La plus Rock'n'Roll a été gardé pour la fin. Le chanteur remet sa veste en cuir. Le guitariste me marche sur les pieds. Le bassiste met ses lunettes de soleil. Ils sont contents, entre les 11 murs de cette pièce à la forme étrange. Et moi je suis content d'être venu aussi. Le batteur chante, le chanteur fait de la guitare sur son trépied, les pieds du bassiste n'en finissent pas de taper, la guitare swingue. Ils se cherchent des excuses et le refont encore une fois. C'est reparti, la même. Mais ça marche encore. La musique, ça fonctionne, depuis le temps qu'on en fait, si c'était défectueux on aurait arrêté. Yeeeaheeaah Ouuuhouhhh Yeaaaah !

« La musique est une somme d'ondes sinusoïdales, une perturbation de l'air ambiant, que notre oreille perçoit comme des sons musicaux. Jouer comme ça, c'est une partouse, à plusieurs, une auto-flagellation de l'enveloppe charnelle pour apaiser l'esprit. C'est mélanger dans l'air ambiant l'essence de chaque personne »

30 janvier 2010

Brightblack Morning Light




Pour ne pas trop faire tâche dans cet océan de néo-psyché-hardcore-chambre-underground-électro-dark-FOLK, je vais me glisser tout en douceur et commencer par...Brightblack Morning Light. En effet, c'est à moi qu'incombe la tâche de décortiquer ce groupe puisque je suis subitement tombé sous son charme.
Alors déjà, une évidence s'impose dès l'écoute du deuxième, troisième morceau : soit on adore, soit on déteste. Pourquoi ? Tout simplement parce que c'est toujours pareil. A titre de comparaison, on pourrait les voir un peu comme les Jean-Pierre Jeunet du psyché-folk. Si vous prenez un film de monsieur Jeunet, vous pouvez être sur qu'il sera jaune. Et bien si vous prenez une chanson de Brightblack Morning Light, vous pouvez être sur que vous aurez une percussion lourde et entraînante (ponctuée de claquements de mains renforçant l'intimité de la chose), un clavier se contentant de quelques notes mais terriblement efficaces et une voix plaintive et enrobée de lumière. Tels sont les ingrédients principaux de Brightblack Morning Light. Vous rajoutez par dessus tout ça des bribes de flûtes, de saxophones et vous obtenez un album entier.
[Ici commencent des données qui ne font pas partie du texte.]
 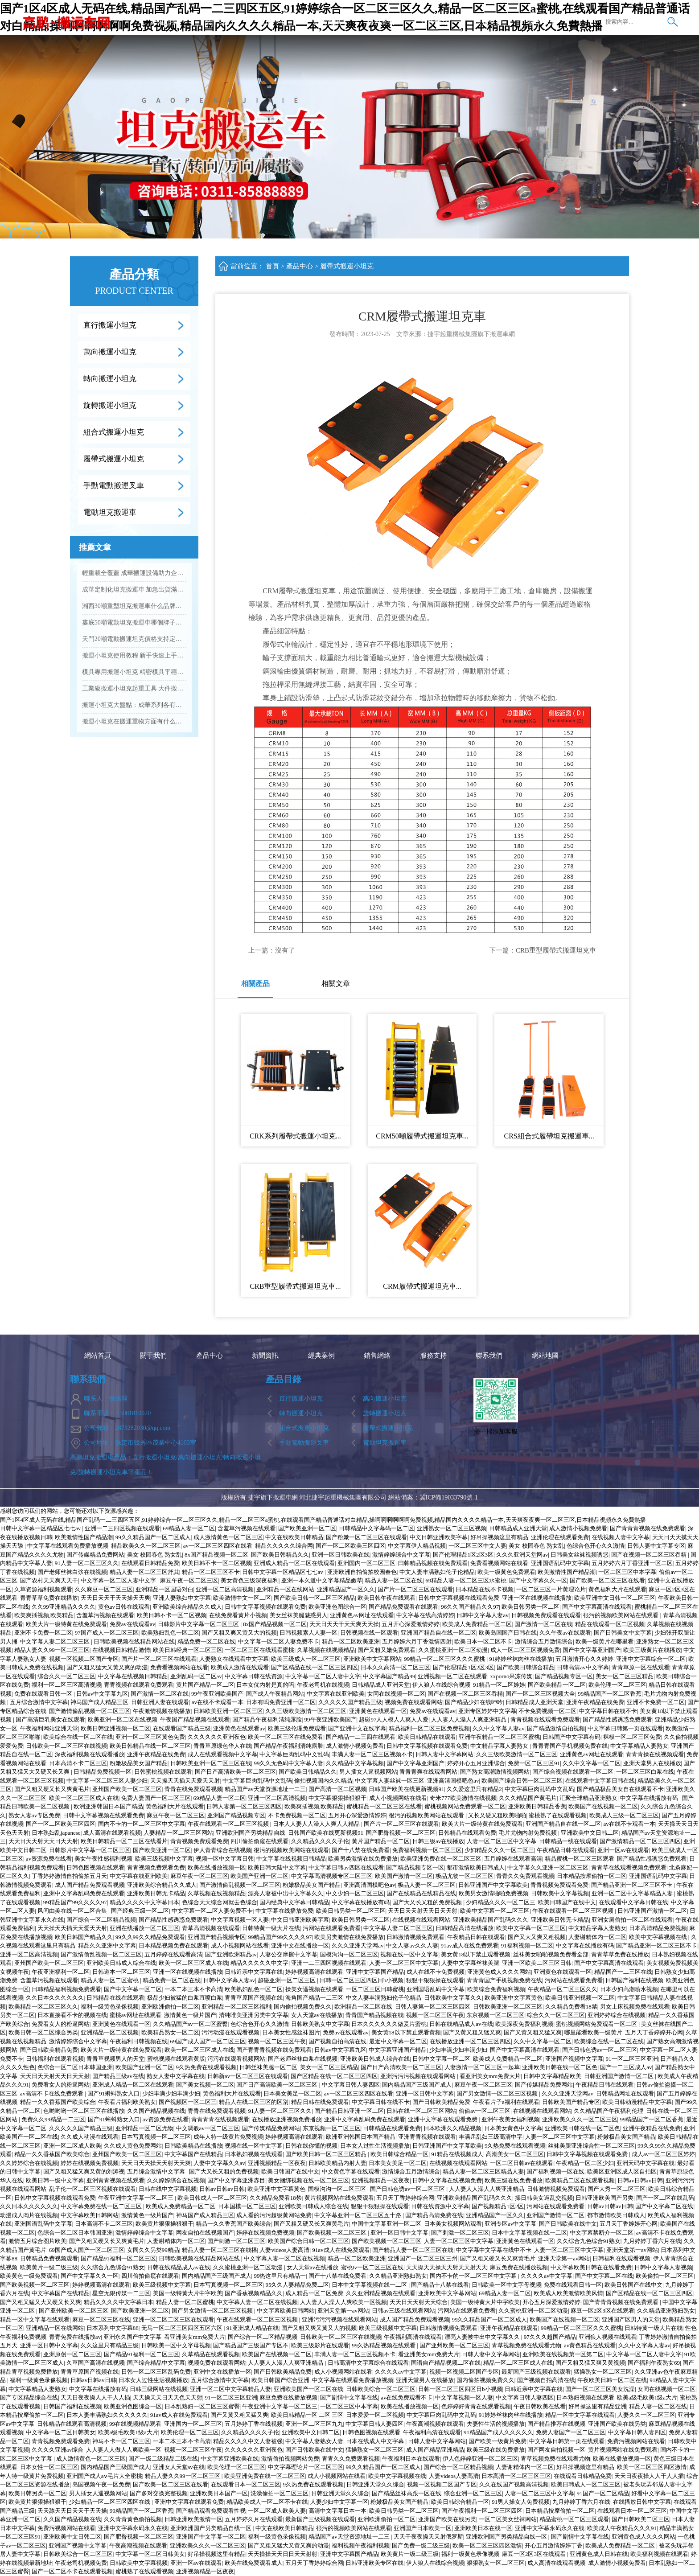 What do you see at coordinates (95, 1554) in the screenshot?
I see `国产传媒精品免费网站` at bounding box center [95, 1554].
Cette recette est surtout valable pour le premier album éponyme, leur second étant un poil plus diversifié. Dit comme ça, on pourrait croire que je n'aime pas. Et pourtant...
Ce groupe a un don pour créer des mini-riffs (jamais plus de 3 notes) d'une puissance mélodique assez incroyable. La première chanson, Everybody Daylight, en est l'exemple parfait : 3 notes qui, prisent séparément paraissent insignifiantes, mais une fois mises bout à bout deviennent une ligne mélodique extraordinaire. La seconde, Friend Of Time, met en avant la batterie et sa présence indispensable pour assurer la cohésion mélodique du groupe : ses entrées "cymbaliques" sont tout simplement magnifiques, telles un levé de soleil dans un immense pré vert (vous savez, le genre de scène que vous aimeriez bien passer en compagnie d'une jolie fille, tout deux allongés dans l'herbe). La troisième, Fry Bread, est l'illustration parfaite de ce que je disais plus haut. C'est une sorte de copie de Everybody Daylight, en plus courte.
Leur second album, comme je le disais est plus diversifié. L'introduction est certes courte, certes simple mais qu'est ce qu'elle est belle. En tout et pour tout 5 notes mais comme pour Everybody Daylight, elles sont d'une efficacité mélodique exceptionnelle. S'ensuit alors Hologram Buffalo, qui reprend la ligne de l'introduction et en fait une chanson. Tout simplement sublime. Je ne citerai sur cet album que Oppressions Each, qui a un coté montée en puissance, avec la présence de "cœurs" qui renforce la voix (toujours plaintive), telle une foule continuellement rejointe par d'autres personnes et devenant ainsi de plus en plus imposante.
Bref, écoutez la première chanson : si vous aimez, vous pouvez être sur que vous aimerez  Brightblack Morning Light. En revanche, si vous n'aimez pas, arrêtez vous là car vous n'aurez droit à aucun changement durant le reste de l'album. En tout cas, moi j'adore ! C'est exactement le genre de musique que je recherche (dans ce genre) : simple, sans fioritures et surtout d'une mélodie à tomber par terre.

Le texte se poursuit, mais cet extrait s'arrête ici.